The proliferation of drones has opened the public’s imagination and appreciation of robotics in all forms. The dissemination and affordability of robotics devices promises to change our everyday experience as people. Exo-skeletons, robotic assistants, robotic chefs, cleaners, friends and in some cases robotic lovers are the sensational focus of media reports and Hollywood blockbusters.

Unless you are involved in organised manufacturing assembly and factory automation, you may underestimate the extent to which worker’s every day lives are already permeated by robotic assistants and collaborative robots.

Most automotive vehicle assembly plants use manufacturing robots which provide a competitive advantage. Quality improvements, reduced warranty costs, the increase in capacity and with the relief of bottlenecks, robotics add so much whilst protecting workers from dirty, difficult and dangerous jobs. Able to operate for longer periods and more consistently, these tools are interchangeable, re-programable and reliable.
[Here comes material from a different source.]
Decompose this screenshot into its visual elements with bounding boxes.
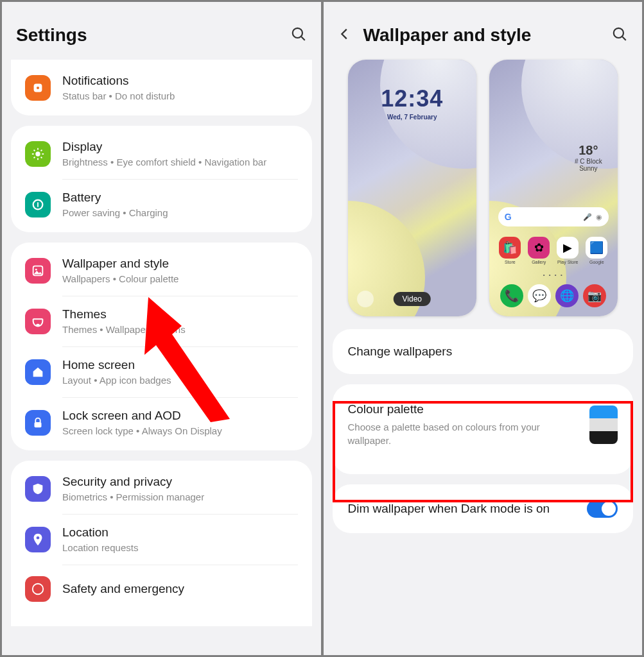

But how do 3D tracking and Motion Capture technologies factor into this?
From the start, 3D tracking technology enables programmers and engineers to validate robotic process and movement. Using optical motion capture enables object measurement of micro movements and rotational position error of less than 0.05 degrees. The exploration of the complexity of motion means you can Track, Validate then Automate Robotic control.

Research into the deployment of robotics and autonomous systems has many sub-set areas. All very important individually, but ultimately combined when robots are commercially ready for deployment to consumer and industrial markets.

These areas include, multi-agent systems, decision making under uncertainty, ontologies, swarm intelligence and bio-inspired systems, robot teams, verification and validation of robotic and autonomous systems, ethics of autonomous systems and industrial applications.

How these look in the “real” world:

  • Robotic control in theme park and entertainment spaces,
  • Automated control of flexible surfaces in projection mapping for stage, concerts and building video projection mapping, Robotic arm tracking in collaborative manufacturing and assembly spaces,
  • Warehouse robots for distribution and product selection, indeed Amazon has over 45,000 in their network.
  • Robotic vacuum cleaners keep our homes clean, voice activated robots order our music and groceries. We will soon have robotic delivery machines.
  • Research on vehicles which go to space and land on mars or are autonomous on earth all need 3D tracking to validate and determine the next movement.
  • Biomechanics and Powered Exoskeletons - metal frameworks fitted with motorised "muscles" that can multiply the wearers’ strength far beyond that of normal humans.

Knowing where you are enables you to know where you can go next and where you came from. Speed, velocity, range, accuracy and distance are all important to robotic research. All elements delivered by 3D tracking technologies, all fundamental to human and object motion.